I teach Calculus this year to this really great group of kids. It’s a very small class, only 9 students, and they are so eager to learn and work really hard.

They have their mid-year exams this week, so I know most of them spent a good part of the weekend preparing for it. When my students came in today, a group of three girls in the front had these big grins on their faces. One of them said, “Guess what we figured out this weekend?” She seemed very excited.

“What did you guys figure out?”

“Well, we were studying yesterday, and we figured out that if you take the integral of the circumference formula, you get the formula for area of a circle – and that makes sense because the integral gives you the area under the curve.”

“Are you serious?” I said it with all the amazement I could, and I have to say, I was thrilled.

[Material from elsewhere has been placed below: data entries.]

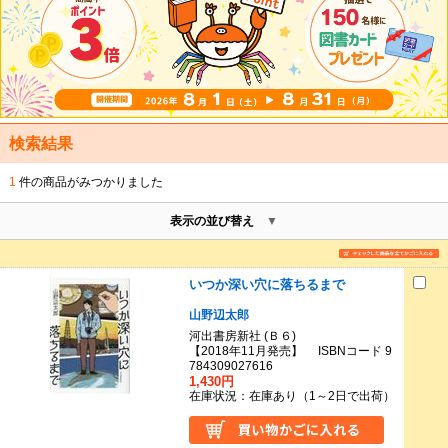
検索結果
1
件の商品がみつかりました
表示の並び替え
いつか深い穴に落ちるまで
山野辺太郎
河出書房新社 (Ｂ６)
【2018年11月発売】 ISBNコード 9
784309027616
1,430円
在庫状況：在庫あり（1～2日で出荷）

Another of these girls wondered why we don’t teach these formulas this way. I explained that the idea of the integral is a big concept for a sixth or seventh grader, and that’s probably the reason. I also reminded them, especially the students I had last year, that sometimes they ask me about why we are doing something or what it connects to, and I find myself giving vague explanations and promising them that it does connect to something they will see. I ask them to trust me, and usually they do.

I also pointed out that, if I had told them this a long time ago, they never would have had that moment of making that connection on their own. I would never want to take that away from them. I remember these moments myself, as a student, when I would make these kinds of connections. It made me feel pretty brilliant, I must admit. The fact that these students made this connection to something they learned a long time ago was only beat out by the fact that they were so excited that they made this connection on their own. What more could a teacher ask for?